PROBLEM TO WORK ON: Show, from the records below, all lines that contain the word "上祐史浩の悩み相談".

::: SUPPLIED DATA

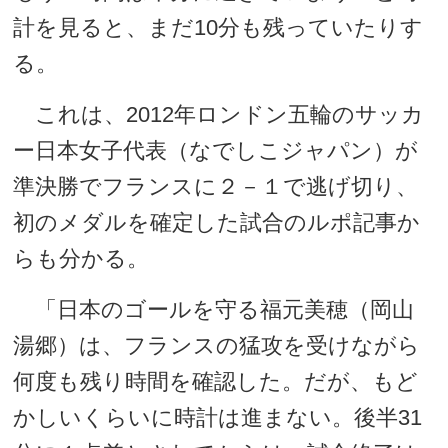
計を見ると、まだ10分も残っていたりす
る。
これは、2012年ロンドン五輪のサッカ
ー日本女子代表（なでしこジャパン）が
準決勝でフランスに２－１で逃げ切り、
初のメダルを確定した試合のルポ記事か
らも分かる。
「日本のゴールを守る福元美穂（岡山
湯郷）は、フランスの猛攻を受けながら
何度も残り時間を確認した。だが、もど
かしいくらいに時計は進まない。後半31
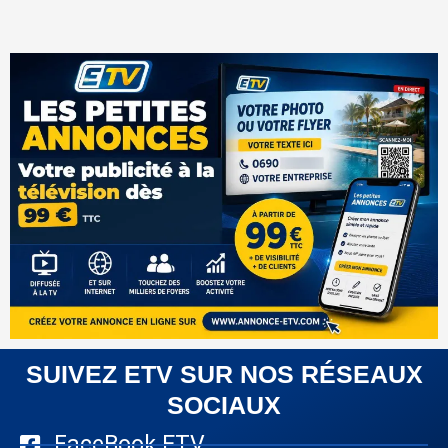
SUIVEZ ETV SUR NOS RÉSEAUX
SOCIAUX
FaceBook ETV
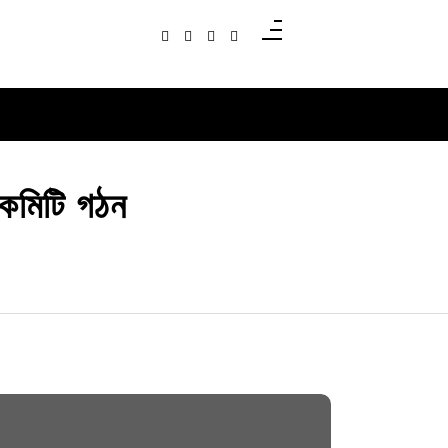
 কমিটি গঠন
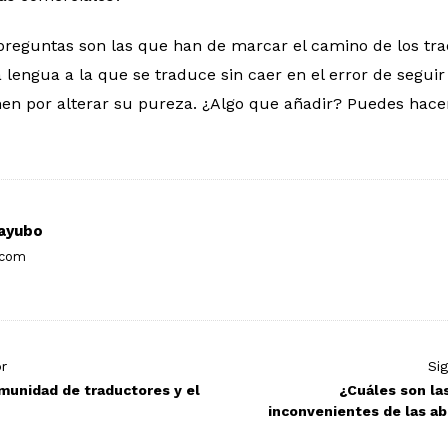
preguntas son las que han de marcar el camino de los tra
a lengua a la que se traduce sin caer en el error de segui
en por alterar su pureza. ¿Algo que añadir? Puedes hacer
ayubo
.com
or
Si
munidad de traductores y el
¿Cuáles son la
inconvenientes de las ab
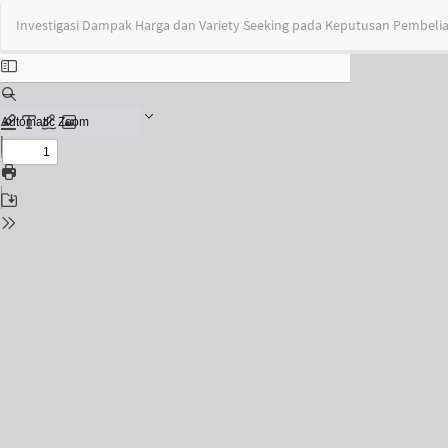
Return
Investigasi Dampak Harga dan Variety Seeking pada Keputusan Pembeli
to
Issue
Details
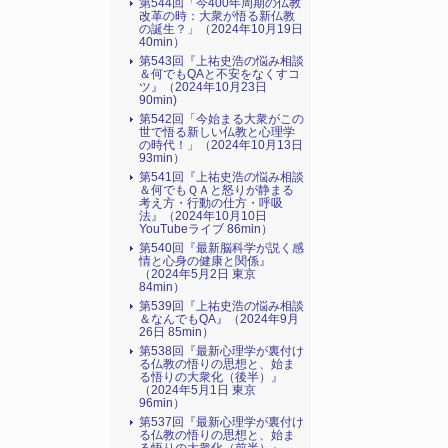
第544回「今400年周期の仏教
改革の時：大衆が悟る新仏教
の誕生？」（2024年10月19日
40min）
第543回『上祐史浩の悩み相談
＆何でもQAと不安をなくすコ
ツ』（2024年10月23日
90min)
第542回「今始まる大衆がこの
世で悟る新しい仏教と心理学
の時代！」（2024年10月13日
93min）
第541回『上祐史浩の悩み相談
＆何でもＱＡと怒りが静まる
考え方・行動の仕方・呼吸
法』（2024年10月10日
YouTubeライブ 86min）
第540回『最新脳科学が説く感
情と心身の健康と関係』
（2024年5月2日 東京
84min）
第539回『上祐史浩の悩み相談
＆なんでもQA』（2024年9月
26日 85min）
第538回『最新心理学が裏付け
る仏教の悟りの思想と、始ま
る悟りの大衆化（後半）』
（2024年5月1日 東京
96min）
第537回『最新心理学が裏付け
る仏教の悟りの思想と、始ま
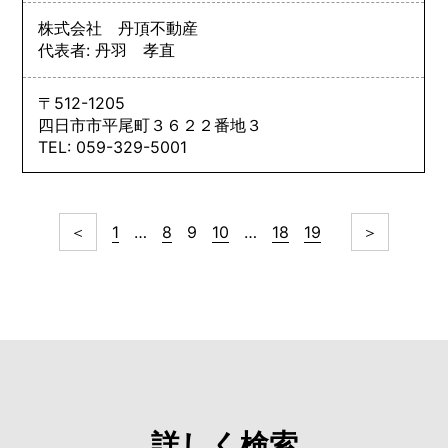
株式会社 丹頂不動産
代表者: 丹羽 孝直
〒512-1205
四日市市平尾町３６２２番地３
TEL: 059-329-5001
＜
1
…
8
9
10
…
18
19
＞
詳しく検索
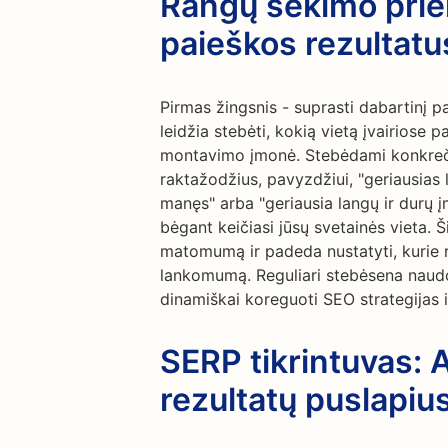
Rangų sekimo prie
paieškos rezultatu
Pirmas žingsnis - suprasti dabartinį 
leidžia stebėti, kokią vietą įvairiose 
montavimo įmonė. Stebėdami konkreči
raktažodžius, pavyzdžiui, "geriausias
manęs" arba "geriausia langų ir durų įm
bėgant keičiasi jūsų svetainės vieta. Ši
matomumą ir padeda nustatyti, kurie r
lankomumą. Reguliari stebėsena naudo
dinamiškai koreguoti SEO strategijas i
SERP tikrintuvas: 
rezultatų puslapiu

::::::

THE COMPLETED TASK:
第543回『上祐史浩の悩み相談
第541回『上祐史浩の悩み相談
第539回『上祐史浩の悩み相談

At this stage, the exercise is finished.